アルバムを主な収入源にしていたレコード会社にとって、これは大きな打撃です。

ひとつに、時代による若年層のCD離れ、アルバム離れが大きいと思います。
彼らの生活の中心には携帯電話があり、その料金は彼らの支出のメイン。
不況のあおりも少なからず、影響はしているでしょうし、固くなった財布の紐をほどいて買う音楽は当然厳選されるでしょう。
デジタル配信ならば着うたやiTunes、1曲単位の購入が可能です。Youtubeなど、動画サイトを使えば繰り返しての視聴も可能。
アルバムを買わない時代もある意味、仕方がないのかもしれません。
一方でアーティストを支えたい、貢献したいというコアなファンはCDはもちろん、グッズにライブとフルサポートしています。
生産額が半減、売り上げが下がり、嗜好は細分化された今、“音楽チャート”の在り方はどうなっているのだろうか。

売り上げ自体、目に見えて下がっているのは確かです。
98年にはシングル、アルバム合わせて48枚のミリオンセラーが誕生しましたが、08年にはアルバム7枚、
09年にはアルバム4枚のみ、シングルに至っては07年以降、1枚も生まれていません。

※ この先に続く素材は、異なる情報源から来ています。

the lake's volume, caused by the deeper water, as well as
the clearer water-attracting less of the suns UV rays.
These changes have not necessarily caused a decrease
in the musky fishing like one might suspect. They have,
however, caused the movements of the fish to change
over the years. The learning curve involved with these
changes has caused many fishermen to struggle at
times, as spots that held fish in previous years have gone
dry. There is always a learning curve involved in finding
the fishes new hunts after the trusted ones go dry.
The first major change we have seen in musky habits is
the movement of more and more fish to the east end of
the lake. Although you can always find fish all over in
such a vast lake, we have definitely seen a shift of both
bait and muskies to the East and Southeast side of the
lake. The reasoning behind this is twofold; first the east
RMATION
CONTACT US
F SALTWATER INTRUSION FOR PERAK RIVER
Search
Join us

こういった状況で、チャート上位に入るためのハードルが下がっていることは事実でしょう。
そうなるとメーカーとしてはこのチャートをマーケティングに使うはずです。
不況下、様々な業種で聞かれますが『選択と集中』という言葉がよく使われています。音楽に関しても同じく、
メーカーも以前のように新人からベテランまで、幅広くプロモーションするのではなく、期待度が高いアーティストに集中し、
また、テレビやラジオ、雑誌での露出をリリース付近に集中させ、チャートインを狙います。チャート上位に入れば、
必然とメディア露出も増えるわけですから、枚数が減り、ハードルが低くなった一方で、マーケティング価値は強まったといえます。

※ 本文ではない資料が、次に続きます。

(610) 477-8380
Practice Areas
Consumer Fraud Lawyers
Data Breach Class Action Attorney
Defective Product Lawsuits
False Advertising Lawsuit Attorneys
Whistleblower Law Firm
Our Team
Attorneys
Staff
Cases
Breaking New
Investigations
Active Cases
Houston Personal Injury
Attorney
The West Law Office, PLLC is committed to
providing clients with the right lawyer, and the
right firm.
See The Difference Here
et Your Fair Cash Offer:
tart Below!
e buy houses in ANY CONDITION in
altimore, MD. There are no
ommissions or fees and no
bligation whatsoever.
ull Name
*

ただしマーケティング要素、宣伝色が強まってしまうことで、チャートの信頼性や価値が揺らいでしまう危険性もあります。

売る側にとっても買う側にとっても、音楽チャートの役割が変わりつつあるように感じます。
自分たちの宣伝で更なるユーザー離れを招いてしまうようなことがないよう、
各メーカーから良質な音楽がどんどん生まれてくるといいなと思います。